From a policy perspective, Sweden’s decision can be viewed as an attempt to restore balance. The government announced that in early grades, printed books should be the primary learning tool, and screen use should be age-appropriate. Significant funding has been allocated to provide physical textbooks. Beyond cognitive considerations, economic factors also played a role: maintaining and updating digital hardware is costly, while printed books have longer and more predictable life cycles.
A Global Approach
Sweden’s experience is not isolated. In the United States, after waves of “paperless schools,” some districts have reinvested in printed textbooks. In France, mobile phone use has been banned in primary and middle schools. In Finland, despite advanced digital infrastructure, printed books still play a central role in early education. In South Korea, concerns about screen addiction and cognitive fatigue among students have been raised. These developments suggest a global issue rooted in the biological limits of the human brain in processing information.
So, is there a link between declining literacy and digital tool use? Current evidence suggests a conditional, correlational relationship. Limited, purposeful, and well-designed technology use can enhance performance. However, widespread, unstructured use and the complete replacement of books and handwriting in early years correlate with declines in deep reading and analytical writing indicators—and cognitive mechanisms supporting this correlation are plausible. Sweden’s experience represents a form of “policy maturity,” where early digitalization enthusiasm gives way to data-driven analysis and attention to human cognitive limits.
Bottom Line
The future of education will likely be neither fully digital nor fully traditional. The real challenge is designing an ecosystem where technology strengthens foundational literacy rather than replacing it. If the foundations of deep reading and analytical writing are weakened, even the most advanced digital tools cannot compensate.
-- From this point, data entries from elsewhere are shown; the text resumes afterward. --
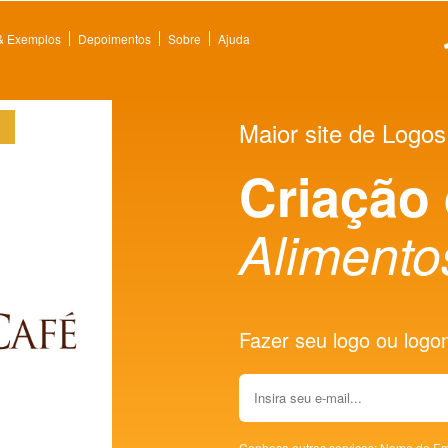
 & Exemplos
Depoimentos
Sobre
Ajuda
Maior site de Logos
Criação
Alimento
Fazer seu logo ou logoma
Conheça outros serviços:
Nome de Em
Sweden’s experience shows that education, before being a technological issue, is fundamentally a matter of human cognition.
Sources
OECD. (2023). PISA 2022 Results (Volume I): The State of Learning and Equity in Education. Paris: OECD Publishing.
Delgado, P., Vargas, C., Ackerman, R., & Salmerón, L. (2018). Don’t throw away your printed books: A meta-analysis on the effects of reading media on reading comprehension. Educational Research Review, 25, 23–38.
Mueller, P. A., & Oppenheimer, D. M. (2014). The pen is mightier than the keyboard: Advantages of longhand over laptop note taking. Psychological Science, 25(6), 1159–1168.
Mangen, A., Walgermo, B. R., & Brønnick, K. (2013). Reading linear texts on paper versus computer screen: Effects on reading comprehension. International Journal of Educational Research, 58, 61–68.
OECD. (2015). Students, Computers and Learning: Making the Connection. Paris: OECD Publishing.
Katzir, T., & Paré-Blagoev, E. J. (2006). Applying cognitive neuroscience research to education: The case of literacy. Educational Psychologist, 41(1), 53–61.
Carr, N. (2010). The Shallows: What the Internet Is Doing to Our Brains. W.W. Norton & Company.